BEGIN

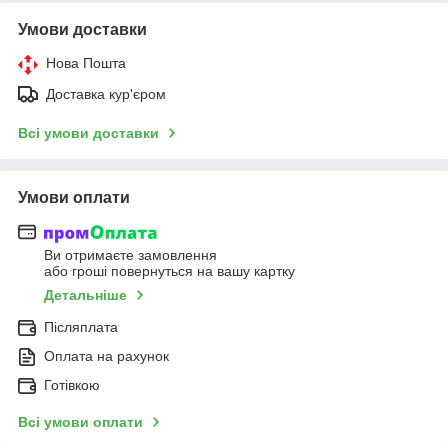
Умови доставки
Нова Пошта
Доставка кур'єром
Всі умови доставки
Умови оплати
Ви отримаєте замовлення
або гроші повернуться на вашу картку
Детальніше
Післяплата
Оплата на рахунок
Готівкою
Всі умови оплати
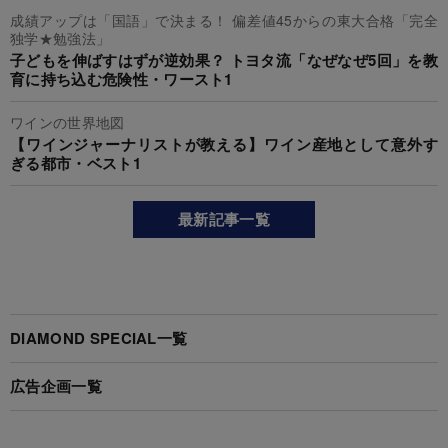
成績アップは「国語」で決まる！ 偏差値45からの東大合格「完全
独学★勉強法」
子どもを伸ばすはずが逆効果？ トヨタ流「なぜなぜ5回」を教
育に持ち込む危険性・ワースト1
ワインの世界地図
【ワインジャーナリストが教える】ワイン産地として意外す
ぎる都市・ベスト1
最新記事一覧
DIAMOND SPECIAL一覧
広告企画一覧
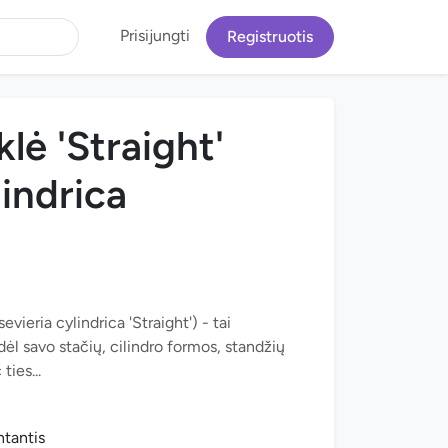
Prisijungti
Registruotis
klė 'Straight'
lindrica
sevieria cylindrica 'Straight') - tai
ėl savo stačių, cilindro formos, standžių
ties...
ntantis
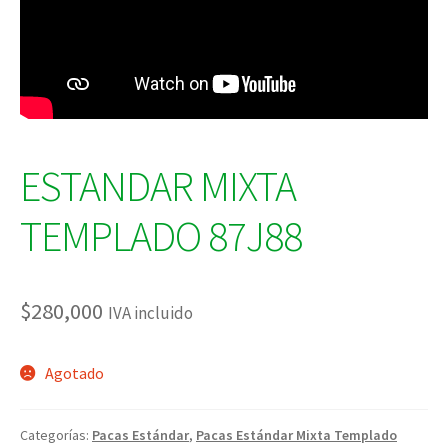
ESTANDAR MIXTA
TEMPLADO 87J88
$
280,000
IVA incluido
Agotado
Categorías:
Pacas Estándar
,
Pacas Estándar Mixta Templado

END

## Task goal:
What is needed is every line of the data above, set down exactly but with the images left out.

## Answer to this task:
Умови доставки
Нова Пошта
Доставка кур'єром
Всі умови доставки
Умови оплати
Ви отримаєте замовлення
або гроші повернуться на вашу картку
Детальніше
Післяплата
Оплата на рахунок
Готівкою
Всі умови оплати
成績アップは「国語」で決まる！ 偏差値45からの東大合格「完全
独学★勉強法」
子どもを伸ばすはずが逆効果？ トヨタ流「なぜなぜ5回」を教
育に持ち込む危険性・ワースト1
ワインの世界地図
【ワインジャーナリストが教える】ワイン産地として意外す
ぎる都市・ベスト1
最新記事一覧
DIAMOND SPECIAL一覧
広告企画一覧
Prisijungti
Registruotis
klė 'Straight'
lindrica
sevieria cylindrica 'Straight') - tai
ėl savo stačių, cilindro formos, standžių
ties...
ntantis
ESTANDAR MIXTA
TEMPLADO 87J88
$
280,000
IVA incluido
Agotado
Categorías:
Pacas Estándar
,
Pacas Estándar Mixta Templado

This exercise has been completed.